The family resemblance I noticed between all these texts has for me been no better expressed than by the eighteenth-century Universalist George de Benneville (1703-1793) who said; "The inner spirit makes us feel that behind every appearance of diversity there is an interdependent unity of all things."
Is this not something like what John seems to have believed Christ’s inner spirit was feeling when he uttered his farewell words to his disciples and which John's own community came to see and feel about Christ? Namely, that in some meaningful way we may say that Christ is in us and, because Christ is in God we, together, are all one in God. Christ teaches us this - or so it feels - that we can come daily to live our lives more truly loving God and our neighbour as ourselves; to see God (or Nature) in the other regardless of apparently insuperable differences.
Is this not something like what Mary Oliver senses in her own inner spirit as she encounters the singing thrush? A feeling that there was not just a single thrush singing but "all his brothers, and also the trees around them, as well as the gliding, long-tailed clouds in the perfectly blue sky — all, all of them" and, of course, so it seemed, Oliver herself. Out of that experience she finds that the thrush, like Christ, wants us to live loving Nature and our neighbour as ourselves; to see Nature (or God) in the other regardless of apparently insuperable differences.

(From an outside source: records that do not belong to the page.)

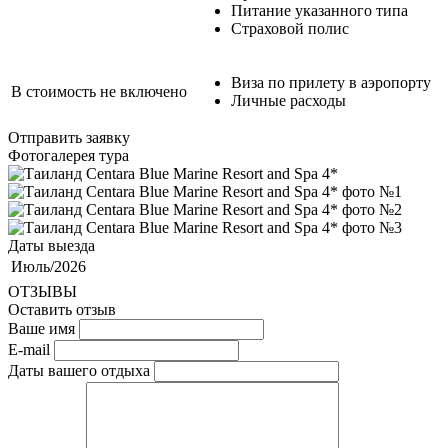
Питание указанного типа
Страховой полис
Виза по прилету в аэропорту
В стоимость не включено
Личные расходы
Отправить заявку
Фотогалерея тура
Даты выезда
Июль/2026
ОТЗЫВЫ
Оставить отзыв
Ваше имя
E-mail
Даты вашего отдыха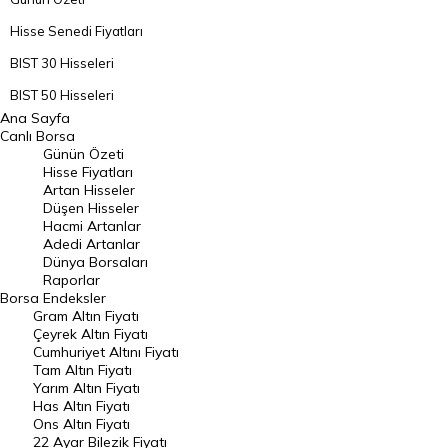
Hisse Senedi Fiyatları
BIST 30 Hisseleri
BIST 50 Hisseleri
Ana Sayfa
BIST 100 Hisseleri
Canlı Borsa
Günün Özeti
En Çok Artan Hisseler
Hisse Fiyatları
Artan Hisseler
En Çok Düşen Hisseler
Düşen Hisseler
Hacmi Artanlar
Hacmi Artanlar
Adedi Artanlar
Geçmiş Kapanışlar
Dünya Borsaları
Raporlar
Dünya Borsaları
Borsa
Endeksler
Gram Altın Fiyatı
Raporlar
Çeyrek Altın Fiyatı
Endeksler
Cumhuriyet Altını Fiyatı
Tam Altın Fiyatı
Yarım Altın Fiyatı
DÖVİZ
Has Altın Fiyatı
Ons Altın Fiyatı
Döviz Kuru
22 Ayar Bilezik Fiyatı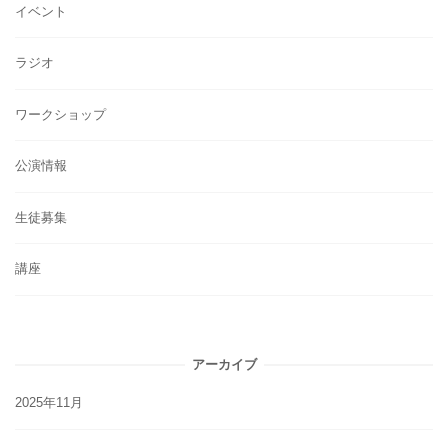
イベント
ラジオ
ワークショップ
公演情報
生徒募集
講座
アーカイブ
2025年11月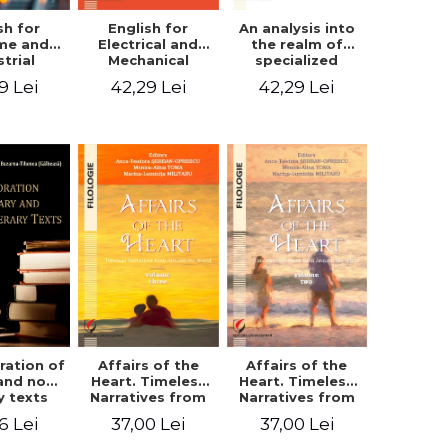
sh for
An analysis into
English for
ime and
the realm of
Electrical and
strial
specialized
Mechanical
eering
languages.
Engineering.
9 Lei
42,29 Lei
42,29 Lei
English for civil
Student’s book
and mechanical
engineering
ration of
Affairs of the
Affairs of the
 and non-
Heart. Timeless
Heart. Timeless
ry texts
Narratives from
Narratives from
Around the
Around the
6 Lei
37,00 Lei
37,00 Lei
World. Volume
World. Volume
three
two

And what of the text that is the book of nature - this actual, existent thrush that showed up outside the Manse back-door whose presence pushed back at me? Well, in the wholly unexpected meeting of texts that was occasioned by the thrush's arrival I found that, like Oliver, I "was filled with gladness - and that's when it happened" - when I saw something I had never seen before nor could ever have imagined I would see.
I looked up and the thrush singing outside my back-door was suddenly being read by me as “Christ the Thrush”, singing to me that God-or-Nature is in her, that she is in God-or-Nature and she is singing this song to me so that, together, we may know that she and I are both one in God-or-Nature. In the lighting strike of this moment it felt as if the very glory that God-or-Nature has given the thrush and Christ was being given anew to me and, at the end of this cold and long winter in which every spirit upon earth had until a few moments ago seemed fervourless as I, my own life suddenly began to shine again, refulgent with meaning.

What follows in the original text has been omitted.